[Collected data]
----
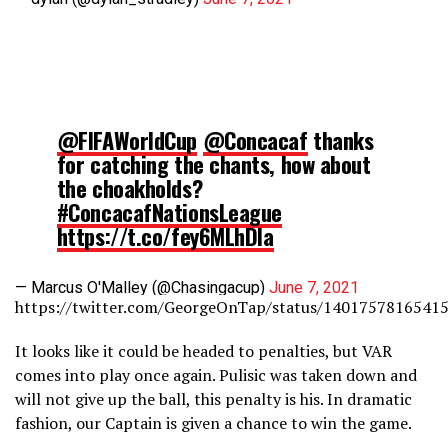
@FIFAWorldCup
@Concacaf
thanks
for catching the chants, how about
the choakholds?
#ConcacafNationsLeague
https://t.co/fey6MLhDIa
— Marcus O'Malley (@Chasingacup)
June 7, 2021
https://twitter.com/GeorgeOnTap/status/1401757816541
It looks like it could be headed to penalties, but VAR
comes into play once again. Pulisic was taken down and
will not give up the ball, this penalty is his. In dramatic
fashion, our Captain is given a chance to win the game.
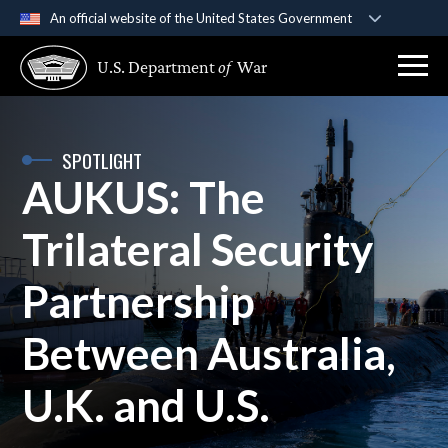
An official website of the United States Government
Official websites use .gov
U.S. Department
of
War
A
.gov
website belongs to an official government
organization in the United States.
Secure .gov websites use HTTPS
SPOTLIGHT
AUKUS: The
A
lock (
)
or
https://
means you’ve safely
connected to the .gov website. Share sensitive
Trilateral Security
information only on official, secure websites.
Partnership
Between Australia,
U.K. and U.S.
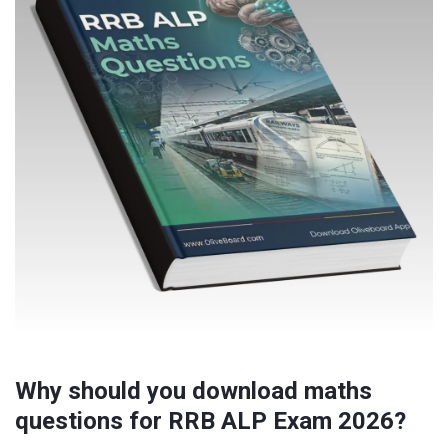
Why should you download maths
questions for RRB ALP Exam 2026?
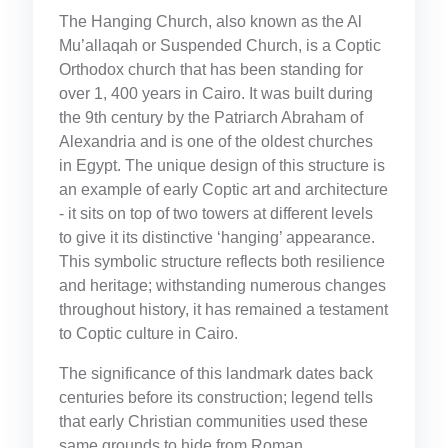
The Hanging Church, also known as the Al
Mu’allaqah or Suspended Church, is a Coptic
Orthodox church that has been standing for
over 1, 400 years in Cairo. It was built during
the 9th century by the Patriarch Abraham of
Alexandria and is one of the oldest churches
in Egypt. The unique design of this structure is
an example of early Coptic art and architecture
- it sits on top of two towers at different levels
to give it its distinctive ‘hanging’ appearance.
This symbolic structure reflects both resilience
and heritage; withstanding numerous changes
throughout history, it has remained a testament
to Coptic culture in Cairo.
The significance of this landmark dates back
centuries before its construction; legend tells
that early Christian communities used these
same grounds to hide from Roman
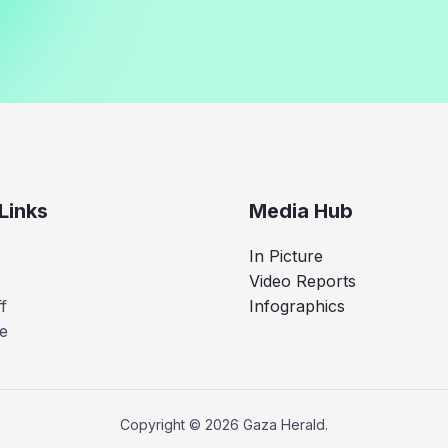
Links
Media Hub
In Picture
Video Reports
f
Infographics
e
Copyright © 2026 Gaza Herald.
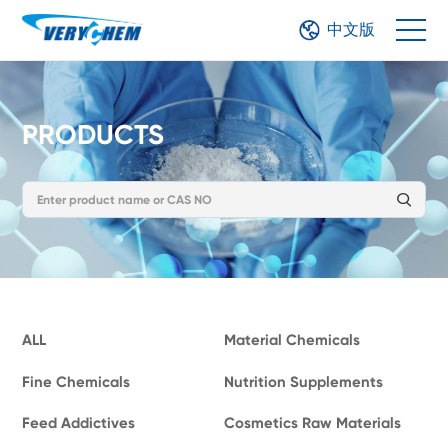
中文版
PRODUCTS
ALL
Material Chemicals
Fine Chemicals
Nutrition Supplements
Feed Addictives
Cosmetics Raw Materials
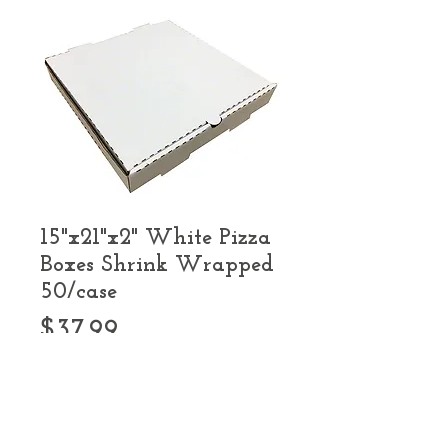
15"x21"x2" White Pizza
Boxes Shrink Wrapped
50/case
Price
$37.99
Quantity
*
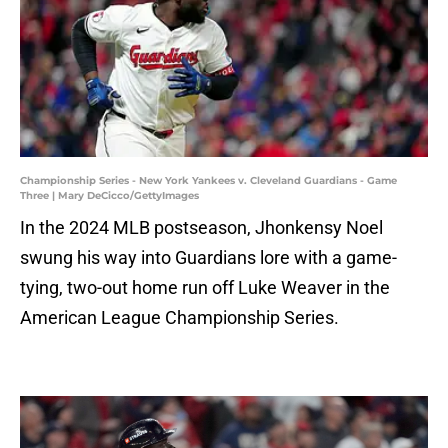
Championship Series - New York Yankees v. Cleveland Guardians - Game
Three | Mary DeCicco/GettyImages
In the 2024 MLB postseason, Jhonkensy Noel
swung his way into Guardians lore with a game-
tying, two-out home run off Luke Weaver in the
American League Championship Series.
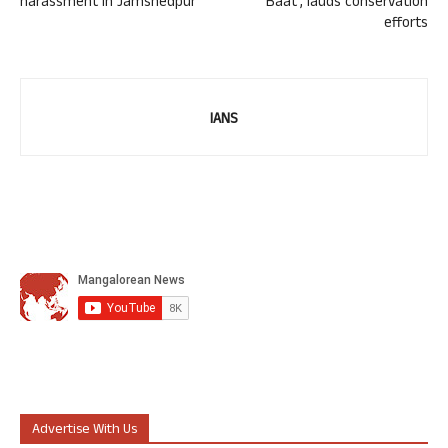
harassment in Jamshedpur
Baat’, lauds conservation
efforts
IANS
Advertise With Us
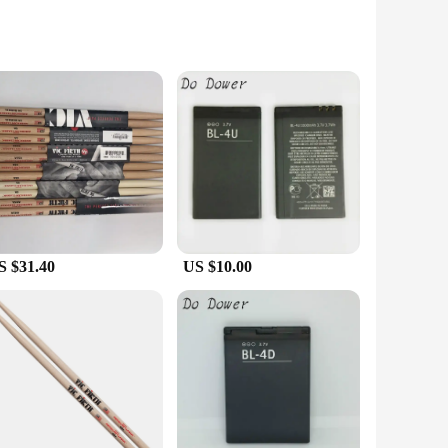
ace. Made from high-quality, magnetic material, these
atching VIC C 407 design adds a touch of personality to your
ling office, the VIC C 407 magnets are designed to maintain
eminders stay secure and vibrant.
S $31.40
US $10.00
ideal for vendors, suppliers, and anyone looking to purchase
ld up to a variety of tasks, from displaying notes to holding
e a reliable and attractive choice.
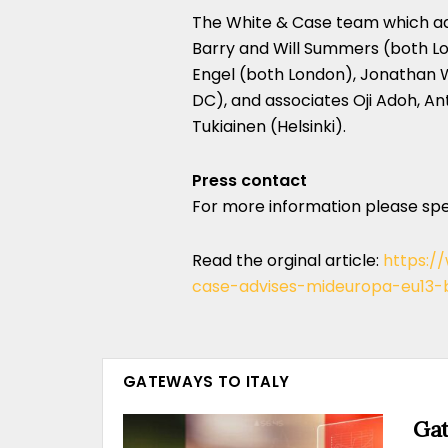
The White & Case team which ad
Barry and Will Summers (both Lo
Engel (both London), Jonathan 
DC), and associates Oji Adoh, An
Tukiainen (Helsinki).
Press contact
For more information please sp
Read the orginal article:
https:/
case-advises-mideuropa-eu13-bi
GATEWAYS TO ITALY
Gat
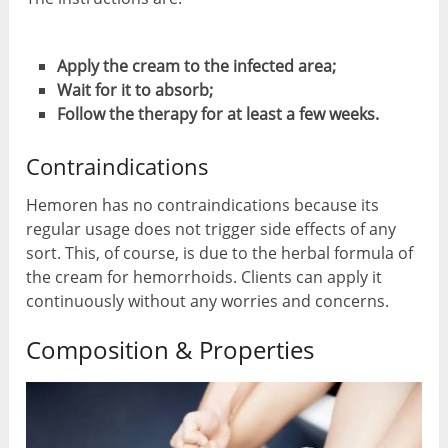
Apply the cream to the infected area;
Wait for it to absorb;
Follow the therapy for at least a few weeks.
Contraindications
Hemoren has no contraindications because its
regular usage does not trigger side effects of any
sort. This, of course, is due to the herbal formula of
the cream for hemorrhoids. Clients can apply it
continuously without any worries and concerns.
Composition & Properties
----
Required action:
Repeat exactly the lines above, from the line that contains "DC), and associates Oji Adoh, An" down through the line that contains "the cream for". Include both of those lines and none of the pictures.

Response to the exercise:
DC), and associates Oji Adoh, An
Tukiainen (Helsinki).
Press contact
For more information please sp
Read the orginal article:
https:/
case-advises-mideuropa-eu13-bi
GATEWAYS TO ITALY
Gat
Apply the cream to the infected area;
Wait for it to absorb;
Follow the therapy for at least a few weeks.
Contraindications
Hemoren has no contraindications because its
regular usage does not trigger side effects of any
sort. This, of course, is due to the herbal formula of
the cream for hemorrhoids. Clients can apply it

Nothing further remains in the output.